Personal information
- Born: July 18, 1936 Iloilo City, Philippine Commonwealth
- Died: August 29, 2014 (aged 78) Manila, Philippines
- Listed height: 6 ft 4 in (193 cm)
- Listed weight: 170 lb (77 kg)

Career information
- High school: De La Salle (Manila)
- College: De La Salle
- Number: 33

Career history
- YCO Painters
- Ysmael Steel Admirals

Career highlights
- NCAA seniors champion (1956); NCAA juniors champion (1955);

= Kurt Bachmann (basketball) =

Filipino basketball player (1936–2014)

Kurt Bachmann (July 18, 1936 – August 29, 2014) was a Filipino basketball player who competed in the 1960 Summer Olympics. Bachmann was born in Iloilo City, and is of German descent.

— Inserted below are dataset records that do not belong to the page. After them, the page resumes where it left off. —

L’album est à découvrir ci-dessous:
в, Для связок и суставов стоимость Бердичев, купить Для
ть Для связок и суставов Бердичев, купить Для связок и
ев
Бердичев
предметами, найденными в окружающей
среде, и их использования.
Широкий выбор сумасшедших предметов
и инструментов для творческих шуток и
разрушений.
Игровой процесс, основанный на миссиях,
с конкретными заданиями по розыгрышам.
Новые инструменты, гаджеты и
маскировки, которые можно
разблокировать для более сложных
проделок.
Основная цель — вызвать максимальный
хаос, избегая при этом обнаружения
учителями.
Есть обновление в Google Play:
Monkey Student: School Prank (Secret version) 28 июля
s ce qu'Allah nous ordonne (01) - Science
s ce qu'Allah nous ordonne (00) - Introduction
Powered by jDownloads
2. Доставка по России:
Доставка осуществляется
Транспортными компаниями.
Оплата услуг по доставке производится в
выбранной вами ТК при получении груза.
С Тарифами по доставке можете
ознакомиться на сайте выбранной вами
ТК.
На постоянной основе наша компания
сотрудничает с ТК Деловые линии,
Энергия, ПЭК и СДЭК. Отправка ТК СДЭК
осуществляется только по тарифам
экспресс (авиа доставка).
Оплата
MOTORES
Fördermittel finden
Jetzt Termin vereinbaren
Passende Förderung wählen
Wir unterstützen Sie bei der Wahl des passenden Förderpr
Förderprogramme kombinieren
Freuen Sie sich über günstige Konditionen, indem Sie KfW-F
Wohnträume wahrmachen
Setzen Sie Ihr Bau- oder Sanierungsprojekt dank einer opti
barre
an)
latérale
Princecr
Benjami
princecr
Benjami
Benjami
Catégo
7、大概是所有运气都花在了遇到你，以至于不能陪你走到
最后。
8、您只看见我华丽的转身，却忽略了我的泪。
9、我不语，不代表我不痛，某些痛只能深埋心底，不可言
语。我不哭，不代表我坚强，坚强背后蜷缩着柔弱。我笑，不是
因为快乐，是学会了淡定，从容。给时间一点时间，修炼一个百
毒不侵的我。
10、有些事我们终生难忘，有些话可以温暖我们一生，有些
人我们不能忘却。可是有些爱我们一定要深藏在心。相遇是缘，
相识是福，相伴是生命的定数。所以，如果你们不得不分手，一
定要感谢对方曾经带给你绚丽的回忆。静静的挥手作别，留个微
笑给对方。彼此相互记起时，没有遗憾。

Bachmann led the De La Salle Rangers to a juniors' (high school) National Collegiate Athletic Association (Philippines) (NCAA) championship in 1955, and the De La Salle Green Archers to a seniors' (collegiate) championship in 1956. He also played for YCO Painters, notably making the title-clinching jump-shot in 1960 Manila Industrial and Commercial Athletic Association championship. Bachmann represented the Philippines in the 1959 FIBA World Championship, 1960 Summer Olympics, and the 1962 Asian Games.

Bachmann, who has his #33 jersey retired by De La Salle University, died on August 29, 2014. Dickie Bachmann, chairman of the Philippine Sports Commission, is his son.